[[ EXERCISE INPUT open ]]

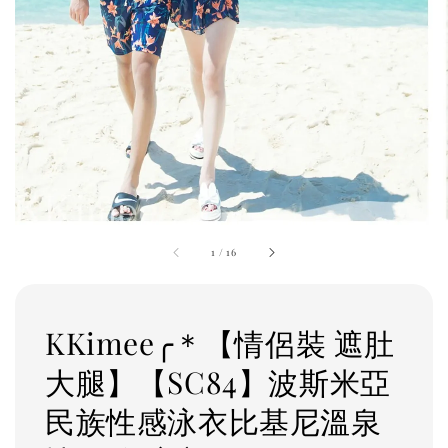
1
/
16
KKimee╭＊【情侶裝 遮肚
大腿】【SC84】波斯米亞
民族性感泳衣比基尼溫泉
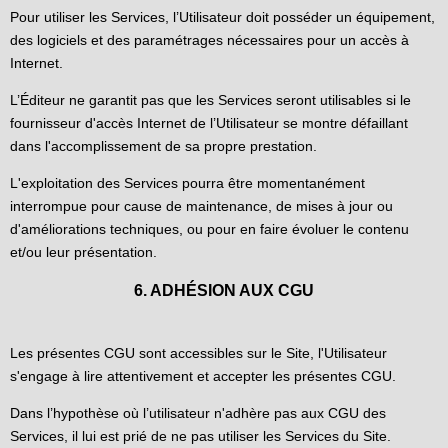
Pour utiliser les Services, l’Utilisateur doit posséder un équipement,
des logiciels et des paramétrages nécessaires pour un accès à
Internet.
L’Éditeur ne garantit pas que les Services seront utilisables si le
fournisseur d'accès Internet de l’Utilisateur se montre défaillant
dans l'accomplissement de sa propre prestation.
L'exploitation des Services pourra être momentanément
interrompue pour cause de maintenance, de mises à jour ou
d'améliorations techniques, ou pour en faire évoluer le contenu
et/ou leur présentation.
6. ADHÉSION AUX CGU
Les présentes CGU sont accessibles sur le Site, l'Utilisateur
s'engage à lire attentivement et accepter les présentes CGU.
Dans l’hypothèse où l’utilisateur n'adhère pas aux CGU des
Services, il lui est prié de ne pas utiliser les Services du Site.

[[ EXERCISE INPUT closed ]]

#### PROBLEM DESCRIPTION:
Within the entries above, the lines from the one with "民族性感泳衣比基尼溫泉" through the final line are to be printed exactly, with the pictures removed.

#### RESULT OF THIS EXERCISE:
民族性感泳衣比基尼溫泉
Pour utiliser les Services, l’Utilisateur doit posséder un équipement,
des logiciels et des paramétrages nécessaires pour un accès à
Internet.
L’Éditeur ne garantit pas que les Services seront utilisables si le
fournisseur d'accès Internet de l’Utilisateur se montre défaillant
dans l'accomplissement de sa propre prestation.
L'exploitation des Services pourra être momentanément
interrompue pour cause de maintenance, de mises à jour ou
d'améliorations techniques, ou pour en faire évoluer le contenu
et/ou leur présentation.
6. ADHÉSION AUX CGU
Les présentes CGU sont accessibles sur le Site, l'Utilisateur
s'engage à lire attentivement et accepter les présentes CGU.
Dans l’hypothèse où l’utilisateur n'adhère pas aux CGU des
Services, il lui est prié de ne pas utiliser les Services du Site.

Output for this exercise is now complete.